Les chances de récession en Europe diminuent

En ce qui concerne l'Europe, les niveaux de stockage de gaz n’ont jusqu’à présent jamais été proches d’être épuisés cet hiver. L'Allemagne approche même de la fin de l'hiver avec 3 nouveaux terminaux de gaz naturel liquéfié (GNL) en service et des capacités de stockage remplies à plus de 70%. Cela signifie que non seulement les risques de rationnement pour la saison de chauffage actuelle ont largement disparu, mais aussi que les inquiétudes se sont apaisées concernant un réapprovisionnement à temps et rentable pour l'hiver prochain.

Cette situation a conduit un nombre croissant d'analystes à écarter une récession en Europe. En outre, les actions européennes devraient bénéficier de leur exposition plus forte à la croissance mondiale. Avec environ 60% des bénéfices générés à l’international, l'Europe pourrait bénéficier de façon disproportionnée non seulement de la reprise économique en Chine, mais aussi de la croissance structurellement plus élevée des pays émergents. Nous entrevoyons également la possibilité que les flux entrants dans les fonds d'actions se redressent grâce à l’amélioration du sentiment. Depuis le début de la guerre en Ukraine, les actions européennes ont fait l'objet d'importants flux sortants. Malgré sa performance positive, l’indice STOXX Europe 600 se négocie toujours sur base d’un ratio cours/bénéfices estimés à 12 mois de 13,3, soit environ 8% en dessous de sa médiane à long terme et 27% en-dessous de celui du S&P 500 (voir graphique 2) - soit une décote massive au vu d'un environnement plus favorable et d'une moindre sensibilité aux taux d'intérêt.

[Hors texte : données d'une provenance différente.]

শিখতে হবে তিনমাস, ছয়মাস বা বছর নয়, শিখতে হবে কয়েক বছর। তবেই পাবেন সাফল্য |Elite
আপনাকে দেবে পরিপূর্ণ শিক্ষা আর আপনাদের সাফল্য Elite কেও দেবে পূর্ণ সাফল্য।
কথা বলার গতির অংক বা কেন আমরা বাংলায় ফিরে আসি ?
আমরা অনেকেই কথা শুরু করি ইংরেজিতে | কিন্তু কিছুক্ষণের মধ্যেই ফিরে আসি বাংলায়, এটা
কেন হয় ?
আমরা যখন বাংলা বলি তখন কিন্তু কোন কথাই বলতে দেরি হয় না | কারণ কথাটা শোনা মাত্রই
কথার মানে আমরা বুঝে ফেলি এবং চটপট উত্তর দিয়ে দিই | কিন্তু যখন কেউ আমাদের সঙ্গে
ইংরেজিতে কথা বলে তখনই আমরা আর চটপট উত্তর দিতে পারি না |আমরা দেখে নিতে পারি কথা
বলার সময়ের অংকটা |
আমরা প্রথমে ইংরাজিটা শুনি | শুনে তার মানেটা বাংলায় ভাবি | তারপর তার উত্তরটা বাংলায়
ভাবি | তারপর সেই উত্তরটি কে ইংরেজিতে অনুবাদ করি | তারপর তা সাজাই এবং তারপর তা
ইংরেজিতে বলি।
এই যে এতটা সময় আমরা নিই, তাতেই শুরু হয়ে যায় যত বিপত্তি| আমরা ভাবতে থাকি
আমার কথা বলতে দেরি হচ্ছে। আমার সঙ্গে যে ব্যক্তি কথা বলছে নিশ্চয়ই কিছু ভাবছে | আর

Valorisation relative du STOXX Europe 600 par rapport au S&P 500

Les rendements du passé ne constituent pas un indicateur fiable du rendement futur.

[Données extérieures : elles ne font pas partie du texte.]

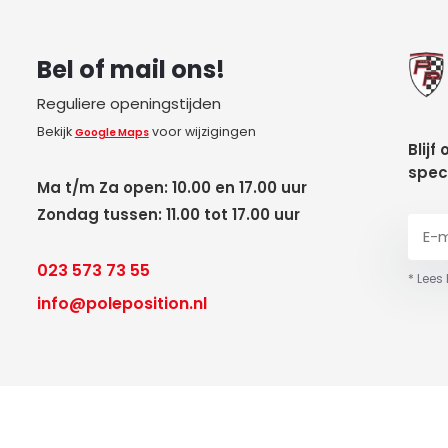
Bel of mail ons!
Reguliere openingstijden
Bekijk
voor wijzigingen
Google Maps
Blijf
spec
Ma t/m Za open: 10.00 en 17.00 uur
Zondag tussen: 11.00 tot 17.00 uur
023 573 73 55
* Lees
info@poleposition.nl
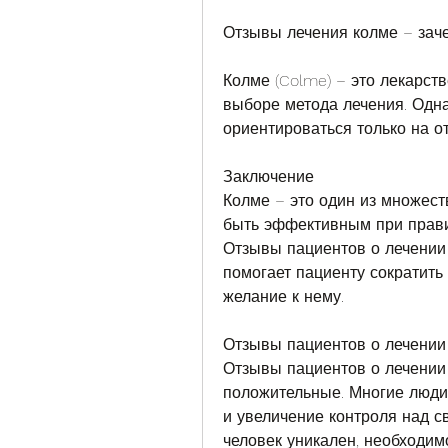
Отзывы лечения колме – зач
Колме (Colme) – это лекарст
выборе метода лечения. Однак
ориентироваться только на о
Заключение
Колме – это один из множест
быть эффективным при прави
Отзывы пациентов о лечении 
помогает пациенту сократить
желание к нему.
Отзывы пациентов о лечении
Отзывы пациентов о лечении
положительные. Многие люди
и увеличение контроля над с
человек уникален, необходимо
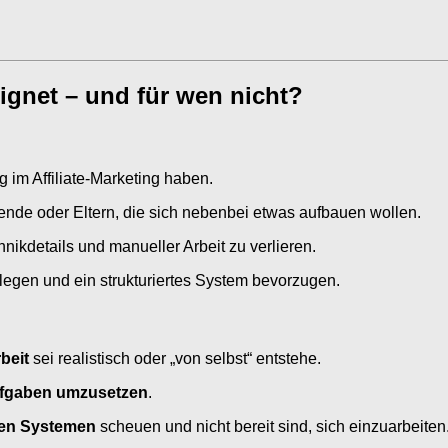
eignet – und für wen nicht?
g im Affiliate-Marketing haben.
rende oder Eltern, die sich nebenbei etwas aufbauen wollen.
nikdetails und manueller Arbeit zu verlieren.
legen und ein strukturiertes System bevorzugen.
beit
sei realistisch oder „von selbst“ entstehe.
ufgaben umzusetzen
.
uen Systemen
scheuen und nicht bereit sind, sich einzuarbeiten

Le potentiel du S&P 500 semble limité

En revanche, après le récent rallye, le potentiel de l’indice S&P 500 semble limité. Avec un ratio cours/bénéfices estimés à 12 mois de 18,3, le S&P 500 est non seulement nettement plus cher que son homologue européen - même en tenant compte des différences de composition - mais il affiche également une prime de 8% par rapport à sa propre médiane sur 10 ans. Si l'économie américaine et son marché de l’emploi sont remarquablement robustes, cette vigueur pourrait s'accompagner de pressions inflationnistes prolongées et plus ancrées. Ce faisant, les taux d'intérêt pourraient continuer à augmenter et rester plus longtemps à des niveaux élevés, ce qui finirait par peser sur les valorisations et pourrait pousser l'économie vers une récession.

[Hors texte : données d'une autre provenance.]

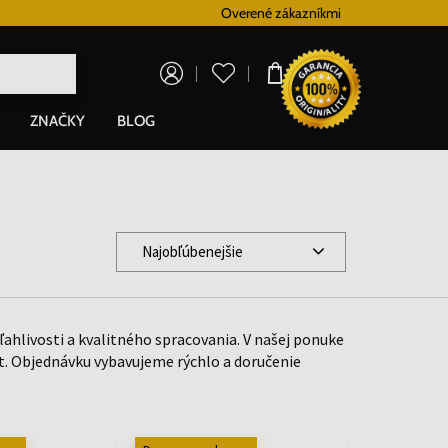
Vernostný systém
Overené zákazníkmi
Doprava zadarm
0,00 €
ZNAČKY
BLOG
Najobľúbenejšie
ahlivosti a kvalitného spracovania. V našej ponuke
t. Objednávku vybavujeme rýchlo a doručenie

Les pays émergents profitent de la Chine

Enfin, nous mettons l’accent sur le fait que les actions des marchés émergents pourraient surperformer les actions des pays développés. Elles bénéficient non seulement de façon disproportionnée du retour de la soif de la Chine pour les matières premières, mais elles offrent également des taux de croissance structurellement plus élevés, en particulier en Asie. Grâce à la fin de la politique zéro-Covid et à la réouverture des frontières, la Chine pourrait redevenir le moteur de la croissance mondiale en 2023. Après avoir été fortement révisé à la hausse, le PIB chinois pourrait ainsi croître d'environ 6% cette année. L'amélioration de la dynamique de croissance devrait soutenir le secteur immobilier en difficulté, atténuer la prime de risque plus élevée induite par les tensions géopolitiques et entraîner des révisions positives des bénéfices. Avec un ratio cours/bénéfices estimés à 12 mois de 10,8 en ligne avec la moyenne historique, l’indice MSCI China ne semble pas encore avoir pleinement intégré ces perspectives favorables. Toutefois, nous mettons en garde contre une trop grande euphorie, car la reprise pourrait être cahoteuse et le rebond remarquable depuis octobre dernier reflète déjà d'importants flux entrants sur le marché. Bien que les actions indiennes, qui sont les plus chères de tous les marchés émergents, aient déjà corrigé, le potentiel de corrections plus importantes semble limité en raison de la croissance à deux chiffres des bénéfices attendue à long terme. Les économies environnantes bénéficiant toutes des ambitions de croissance des deux géants que sont la Chine et l’Inde, l'indice MSCI EM Asia reste ainsi notre choix préféré parmi les marchés émergents.